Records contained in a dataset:
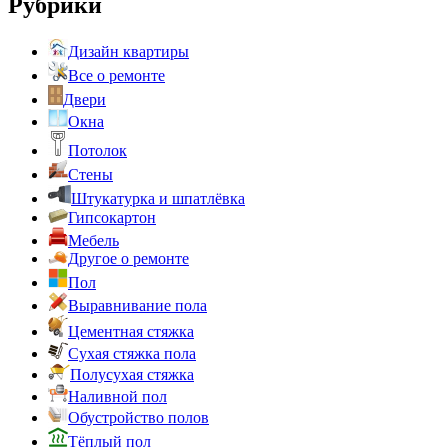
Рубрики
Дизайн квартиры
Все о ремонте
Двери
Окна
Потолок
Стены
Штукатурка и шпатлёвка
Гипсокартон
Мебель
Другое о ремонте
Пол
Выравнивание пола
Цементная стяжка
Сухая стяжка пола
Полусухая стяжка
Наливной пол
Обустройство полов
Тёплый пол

--

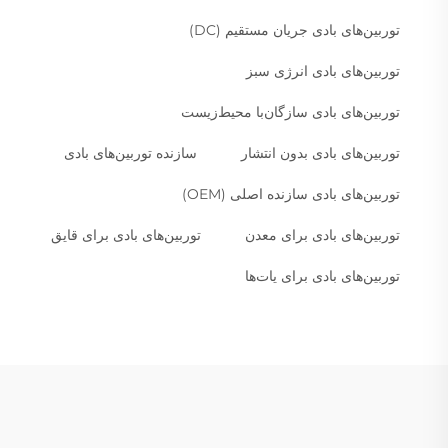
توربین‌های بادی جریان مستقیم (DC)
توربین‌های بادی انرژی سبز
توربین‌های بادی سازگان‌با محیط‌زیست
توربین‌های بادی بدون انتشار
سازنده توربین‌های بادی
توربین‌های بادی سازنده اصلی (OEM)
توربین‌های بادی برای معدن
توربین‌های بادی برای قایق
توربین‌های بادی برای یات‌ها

--

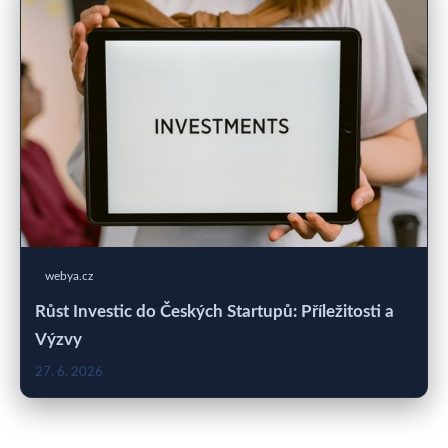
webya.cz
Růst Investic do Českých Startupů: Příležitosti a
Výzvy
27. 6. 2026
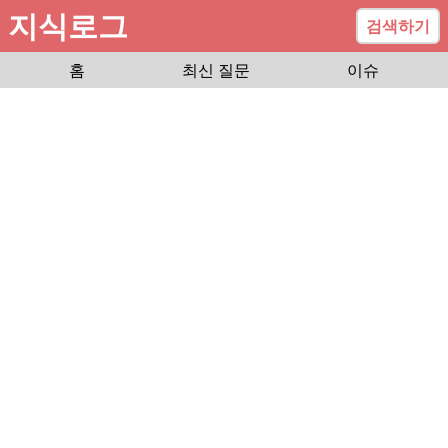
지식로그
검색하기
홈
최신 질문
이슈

• Work task:
Your response should be the lines of the entries above that include the string "пола".

• Answer to this exercise:
Выравнивание пола
Сухая стяжка пола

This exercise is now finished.